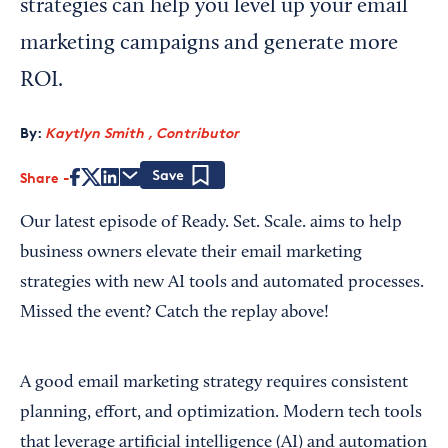
strategies can help you level up your email
marketing campaigns and generate more
ROI.
By:
Kaytlyn Smith , Contributor
Share
Save
Our latest episode of Ready. Set. Scale. aims to help
business owners elevate their email marketing
strategies with new AI tools and automated processes.
Missed the event? Catch the replay above!
A good email marketing strategy requires consistent
planning, effort, and optimization. Modern tech tools
that leverage artificial intelligence (AI) and automation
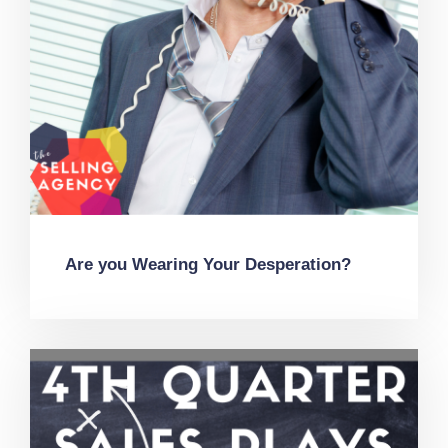
Are you Wearing Your Desperation?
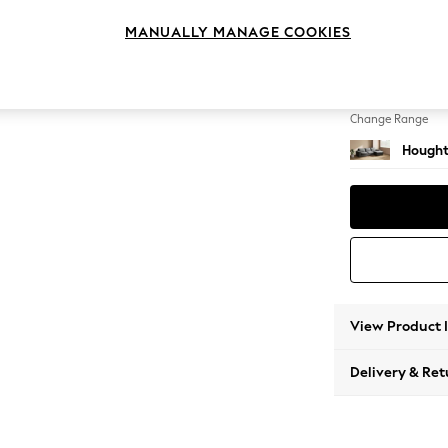
Sofa C
MANUALLY MANAGE COOKIES
Change Feet
Large 
Change Range
Hought
View Product 
Delivery & Ret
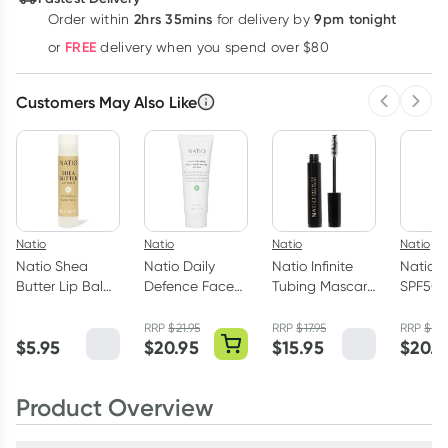
2hrs 35mins
9pm tonight
Order
within
for delivery by
Learn more
FREE
or
delivery when you spend over $80
Customers May Also Like
Previous 
Next
Natio
Natio
Natio
Natio
Natio Shea
Natio Daily
Natio Infinite
Natio f
Butter Lip Balm
Defence Face
Tubing Mascara
SPF50+
4g
Moisturiser
Black 7ml
Moistur
SPF50+ 100ml
RRP
$
21.95
RRP
$
17.95
RRP
$
21.
$
5.95
$
20.95
$
15.95
$
20.9
Product Overview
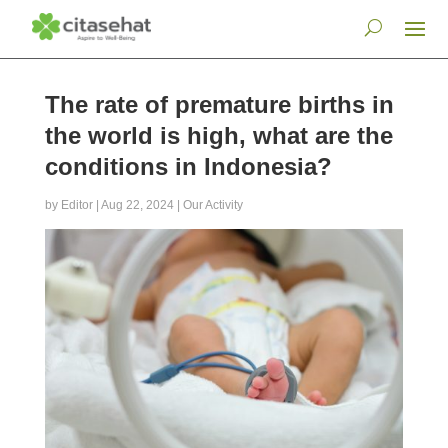
The rate of premature births in
the world is high, what are the
conditions in Indonesia?
by
Editor
|
Aug 22, 2024
|
Our Activity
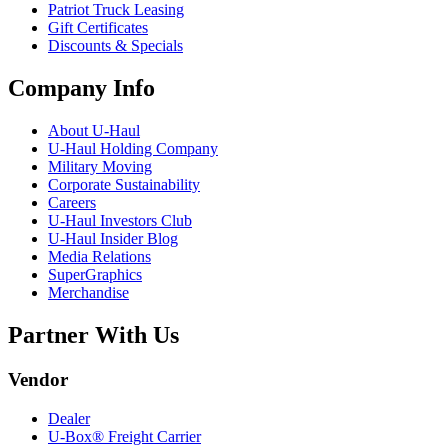
Patriot Truck Leasing
Gift Certificates
Discounts & Specials
Company Info
About
U-Haul
U-Haul
Holding Company
Military Moving
Corporate Sustainability
Careers
U-Haul
Investors Club
U-Haul
Insider Blog
Media Relations
SuperGraphics
Merchandise
Partner With Us
Vendor
Dealer
U-Box® Freight Carrier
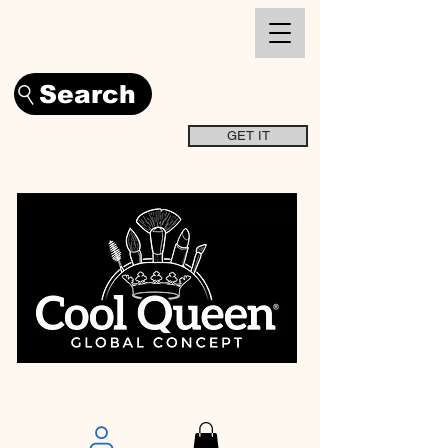
Search
GET IT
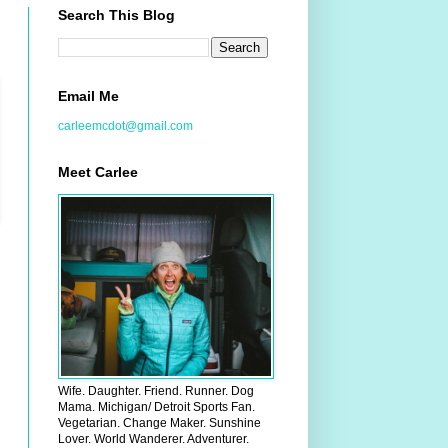
Search This Blog
Email Me
carleemcdot@gmail.com
Meet Carlee
Wife. Daughter. Friend. Runner. Dog
Mama. Michigan/ Detroit Sports Fan.
Vegetarian. Change Maker. Sunshine
Lover. World Wanderer. Adventurer.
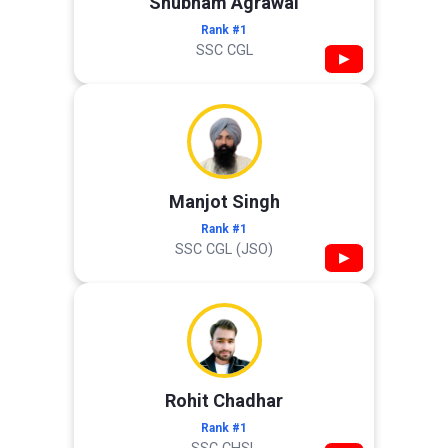
Shubham Agrawal
Rank #1
SSC CGL
▶
Manjot Singh
Rank #1
SSC CGL (JSO)
▶
Rohit Chadhar
Rank #1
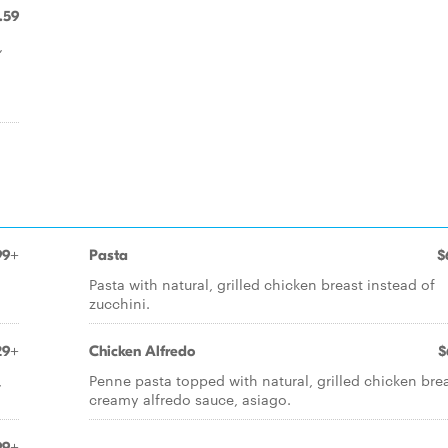
.59
,
99+
Pasta
$
Pasta with natural, grilled chicken breast instead of
zucchini.
29+
Chicken Alfredo
$
,
Penne pasta topped with natural, grilled chicken brea
creamy alfredo sauce, asiago.
99+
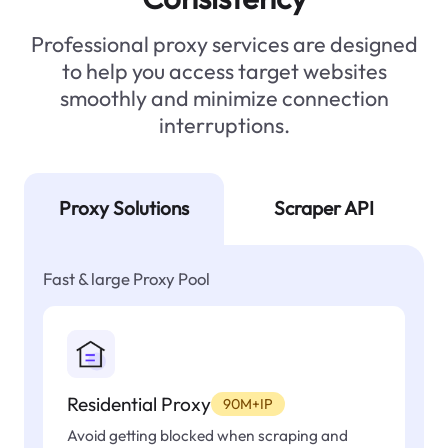
Professional proxy services are designed
to help you access target websites
smoothly and minimize connection
interruptions.
Proxy Solutions
Scraper API
Fast & large Proxy Pool
Residential Proxy
90M+IP
Avoid getting blocked when scraping and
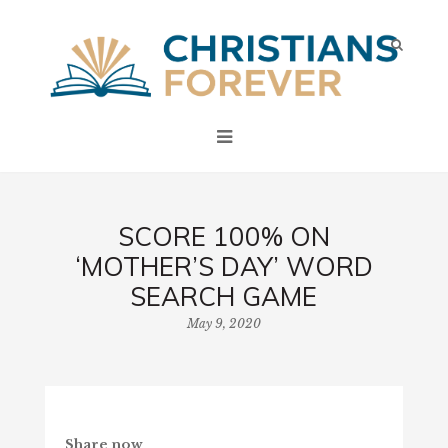
SCORE 100% ON
‘MOTHER’S DAY’ WORD
SEARCH GAME
May 9, 2020
Share now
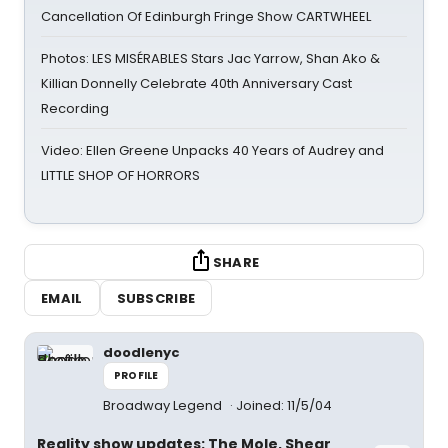
Cancellation Of Edinburgh Fringe Show CARTWHEEL
Photos: LES MISÉRABLES Stars Jac Yarrow, Shan Ako &
Killian Donnelly Celebrate 40th Anniversary Cast
Recording
Video: Ellen Greene Unpacks 40 Years of Audrey and
LITTLE SHOP OF HORRORS
SHARE
EMAIL
SUBSCRIBE
doodlenyc
PROFILE
Broadway Legend
Joined: 11/5/04
Reality show updates: The Mole, Shear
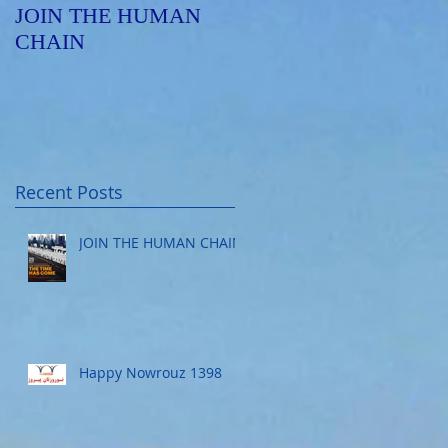
JOIN THE HUMAN
Happy Nowrouz 1398
CHAIN
Recent Posts
JOIN THE HUMAN CHAIN
Happy Nowrouz 1398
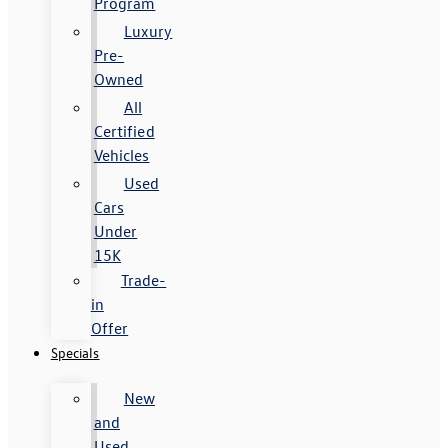
Program
Luxury
Pre-
Owned
All
Certified
Vehicles
Used
Cars
Under
15K
Trade-
in
Offer
Specials
New
and
Used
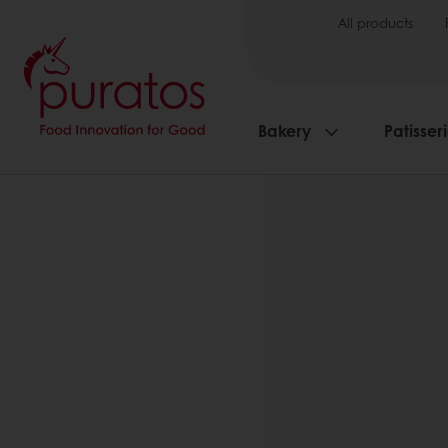
All products
Bakery
Patisser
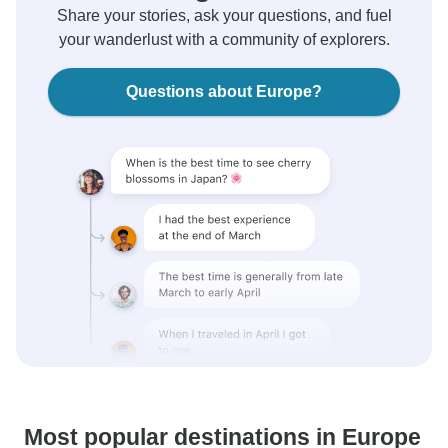
Share your stories, ask your questions, and fuel
your wanderlust with a community of explorers.
Questions about Europe?
Most popular destinations in Europe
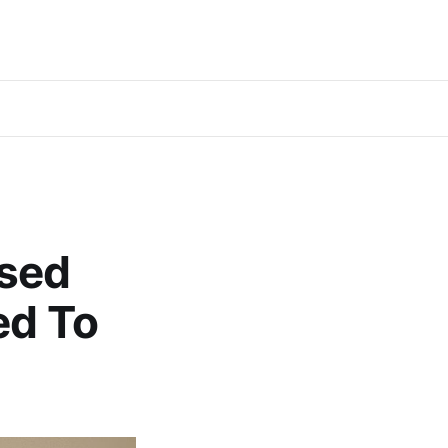
ssed
ed To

▸ **Exercise requirements**: All of the entries above are to be duplicated exactly, with every image left out.

▸ **Response to this exercise**:
strategies can help you level up your email
marketing campaigns and generate more
ROI.
By:
Kaytlyn Smith , Contributor
Share
Save
Our latest episode of Ready. Set. Scale. aims to help
business owners elevate their email marketing
strategies with new AI tools and automated processes.
Missed the event? Catch the replay above!
A good email marketing strategy requires consistent
planning, effort, and optimization. Modern tech tools
that leverage artificial intelligence (AI) and automation
Are you Wearing Your Desperation?
Sofa C
MANUALLY MANAGE COOKIES
Change Feet
Large 
Change Range
Hought
View Product 
Delivery & Ret
2hrs 35mins
9pm tonight
Order
within
for delivery by
Learn more
FREE
or
delivery when you spend over $80
Customers May Also Like
Previous 
Next
Natio
Natio
Natio
Natio
Natio Shea
Natio Daily
Natio Infinite
Natio f
Butter Lip Balm
Defence Face
Tubing Mascara
SPF50+
4g
Moisturiser
Black 7ml
Moistur
SPF50+ 100ml
RRP
$
21.95
RRP
$
17.95
RRP
$
21.
$
5.95
$
20.95
$
15.95
$
20.9
Product Overview
The rate of premature births in
the world is high, what are the
conditions in Indonesia?
by
Editor
|
Aug 22, 2024
|
Our Activity
Patriot Truck Leasing
Gift Certificates
Discounts & Specials
Company Info
About
U-Haul
U-Haul
Holding Company
Military Moving
Corporate Sustainability
Careers
U-Haul
Investors Club
U-Haul
Insider Blog
Media Relations
SuperGraphics
Merchandise
Partner With Us
Vendor
Dealer
U-Box® Freight Carrier
Search
GET IT
Search This Blog
Email Me
carleemcdot@gmail.com
Meet Carlee
Wife. Daughter. Friend. Runner. Dog
Mama. Michigan/ Detroit Sports Fan.
Vegetarian. Change Maker. Sunshine
Lover. World Wanderer. Adventurer.
Shubham Agrawal
Rank #1
SSC CGL
▶
Manjot Singh
Rank #1
SSC CGL (JSO)
▶
Rohit Chadhar
Rank #1
.59
,
99+
Pasta
$
Pasta with natural, grilled chicken breast instead of
zucchini.
29+
Chicken Alfredo
$
,
Penne pasta topped with natural, grilled chicken brea
creamy alfredo sauce, asiago.
99+
Professional proxy services are designed
to help you access target websites
smoothly and minimize connection
interruptions.
Proxy Solutions
Scraper API
Fast & large Proxy Pool
Residential Proxy
90M+IP
Avoid getting blocked when scraping and
SCORE 100% ON
‘MOTHER’S DAY’ WORD
SEARCH GAME
May 9, 2020
Share now
Cancellation Of Edinburgh Fringe Show CARTWHEEL
Photos: LES MISÉRABLES Stars Jac Yarrow, Shan Ako &
Killian Donnelly Celebrate 40th Anniversary Cast
Recording
Video: Ellen Greene Unpacks 40 Years of Audrey and
LITTLE SHOP OF HORRORS
SHARE
EMAIL
SUBSCRIBE
doodlenyc
PROFILE
Broadway Legend
Joined: 11/5/04
Reality show updates: The Mole, Shear
JOIN THE HUMAN
Happy Nowrouz 1398
CHAIN
Recent Posts
JOIN THE HUMAN CHAIN
Happy Nowrouz 1398
Program
Luxury
Pre-
Owned
All
Certified
Vehicles
Used
Cars
Under
15K
Trade-
in
Offer
Specials
New
and
Used
All products
Bakery
Patisser
Share your stories, ask your questions, and fuel
your wanderlust with a community of explorers.
Questions about Europe?
Most popular destinations in Europe
ssed
ed To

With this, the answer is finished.